Since the problem is chaotic with the given parameters, any slight difference the initial conditions will grow with time; however, all languages tested except for Julia apparently were able to perform exactly the same calculations.

Can someone explain what is happening? (Equations, Julia and C codes below image)

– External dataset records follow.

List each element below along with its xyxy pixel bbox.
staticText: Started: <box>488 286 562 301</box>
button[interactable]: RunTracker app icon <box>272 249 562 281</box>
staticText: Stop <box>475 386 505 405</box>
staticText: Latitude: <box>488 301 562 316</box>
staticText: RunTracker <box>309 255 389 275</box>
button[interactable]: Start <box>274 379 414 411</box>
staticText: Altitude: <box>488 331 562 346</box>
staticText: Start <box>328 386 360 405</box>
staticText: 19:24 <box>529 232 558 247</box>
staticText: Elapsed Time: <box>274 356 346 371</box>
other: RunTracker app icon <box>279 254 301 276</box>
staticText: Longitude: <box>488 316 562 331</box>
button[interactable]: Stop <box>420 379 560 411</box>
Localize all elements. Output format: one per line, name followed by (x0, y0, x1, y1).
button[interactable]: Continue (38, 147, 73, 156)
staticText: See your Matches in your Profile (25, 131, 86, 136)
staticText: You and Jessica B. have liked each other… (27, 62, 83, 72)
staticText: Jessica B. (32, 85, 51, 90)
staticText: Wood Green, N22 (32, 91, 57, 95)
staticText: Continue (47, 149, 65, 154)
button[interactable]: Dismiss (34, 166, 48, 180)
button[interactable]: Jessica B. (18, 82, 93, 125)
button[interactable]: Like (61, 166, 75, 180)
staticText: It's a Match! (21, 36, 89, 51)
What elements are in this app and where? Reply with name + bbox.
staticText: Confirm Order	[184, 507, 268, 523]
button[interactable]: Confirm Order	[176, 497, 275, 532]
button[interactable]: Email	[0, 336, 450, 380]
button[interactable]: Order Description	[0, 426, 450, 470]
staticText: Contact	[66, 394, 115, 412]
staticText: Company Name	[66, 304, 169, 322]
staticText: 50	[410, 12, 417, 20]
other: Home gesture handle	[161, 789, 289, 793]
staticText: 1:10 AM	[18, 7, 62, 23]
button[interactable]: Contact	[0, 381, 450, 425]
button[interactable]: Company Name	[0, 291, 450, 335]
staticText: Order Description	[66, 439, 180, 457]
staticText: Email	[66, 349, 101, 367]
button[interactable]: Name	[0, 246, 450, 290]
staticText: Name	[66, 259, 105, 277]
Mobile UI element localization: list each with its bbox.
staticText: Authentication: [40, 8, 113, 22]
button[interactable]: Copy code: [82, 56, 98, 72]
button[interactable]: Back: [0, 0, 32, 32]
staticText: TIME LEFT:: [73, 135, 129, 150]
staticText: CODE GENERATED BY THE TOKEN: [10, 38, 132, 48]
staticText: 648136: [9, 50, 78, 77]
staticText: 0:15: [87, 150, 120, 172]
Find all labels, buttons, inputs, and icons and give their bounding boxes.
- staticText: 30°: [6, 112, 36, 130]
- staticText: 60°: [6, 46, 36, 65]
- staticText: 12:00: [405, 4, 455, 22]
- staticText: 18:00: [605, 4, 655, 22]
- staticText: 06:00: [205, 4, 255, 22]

\begin{cases}\frac{d\theta}{dt} = v \\ \frac{dv}{dt} = -\gamma\, v - \sin(\theta) + F \cos(\omega\, t) \end{cases}
x_0 = 1.0,\; v_0 = 0.0
\omega = 0.7, \; \gamma = 0.05, \; F = 0.6

Julia code:

using Printf

X0         = 1.0		
VX0        = 0.0		

OMEGA      = 0.70
GAMMA      = 0.05
FF         = 0.6 

TMAX       = 500 
DT         = 0.01  
DT_DIV_2   = 0.5*DT

function f(t, x, v)
    return -GAMMA*v - sin(x) + FF*cos(OMEGA*t)
end

out1 = @sprintf("dados_rk2_F%.2f_julia.txt", FF)
fout1 = open(out1, "w")

i = 0
	
x = X0 
v = VX0 
t = 0.0

while (t<=TMAX)
	k1x = v                    
	k1v = f(t,x,v)
		
	tt  = t + DT_DIV_2
	xx  = x + k1x * DT_DIV_2
	vv  = v + k1v * DT_DIV_2	          
		
	k2x = vv
	k2v = f(tt, xx, vv)                  
		  
	global x += k2x * DT	
	global v += k2v * DT
		
	global i += 1
	global t  = i*DT
		
	@printf(fout1,"%12.6f %26.20f %26.20f\n", t, x, v)
	
end
	
close(fout1)

C language code:

#include <stdio.h>
#include <math.h>

const double X0       = 1.0;		
const double VX0      = 0.0;	

const double OMEGA    = 0.70;
const double GAMMA    = 0.05;
const double FF		  = 0.60; 

const double TMAX     = 500;
const double DT       = 0.01;

double f(double t, double x, double v)
{ 
	return -GAMMA*v - sin(x) + FF*cos(OMEGA*t);
}

int main(int argc, char *argv[])
{	
	double x, v, t;
	double xx, vv, tt, k1x, k2x, k1v, k2v;
	double DT_DIV_2 = 0.5*DT;

	char   out1[200];
	FILE   *fout1;
	
	int i = 0;
	
	sprintf(out1,"dados_rk2_F%.2f.txt",FF);
	fout1=fopen(out1,"w");
	
	x = X0; v = VX0; t = 0.0;

	while (t <= TMAX)
	{
		k1x = v;                      
		k1v = f(t,x,v); 
		
		tt  = t + DT_DIV_2;
		xx  = x + k1x * DT_DIV_2;
		vv  = v + k1v * DT_DIV_2;	          
		
		k2x = vv;
		k2v = f(tt, xx, vv);                  
		  
		x += k2x * DT;	
		v += k2v * DT;
	
		i++;
		t = i*DT;
		
		fprintf(fout1,"%12.6f %26.20f %26.20f\n", t, x, v);
	}
	
	fclose(fout1);

	return 0;
}
2 Likes

It’s chaotic, so the simplest things can cause this. My guess is that the first 3 use the same standard math library definition of sin and cos, while Julia’s is different in 1ulp or so.

10 Likes

Thanks for the heads up. I naively expected that all implementations for the transcendental functions should work exactly the same with double precision. If anyone is curious:

“Reputable numeric libraries compute the basic transcendental functions to between 0.5 and about 1 ULP. Only a few libraries compute them within 0.5 ULP, this problem being complex due to the Table-maker’s dilemma.”

3 Likes

You can make some rough estimate of the divergence due to the chaotic dynamics based on the Lyapunov exponent. Here is a simple script that calculates the maximum Lyapunov exponent:

using DynamicalSystems

function pendulum_rule(u, p, t)
    ω, γ, F = p
    θ, v = u
    dθ = v
    dv =  -γ*v - sin(θ) + F*cos(ω*t)
    return SVector(dθ, dv)
end

p0 = [0.7, 0.05, 0.6]
u0 = [1.0 + 1e-3rand(), 0.0]

ds = ContinuousDynamicalSystem(pendulum_rule, u0, p0)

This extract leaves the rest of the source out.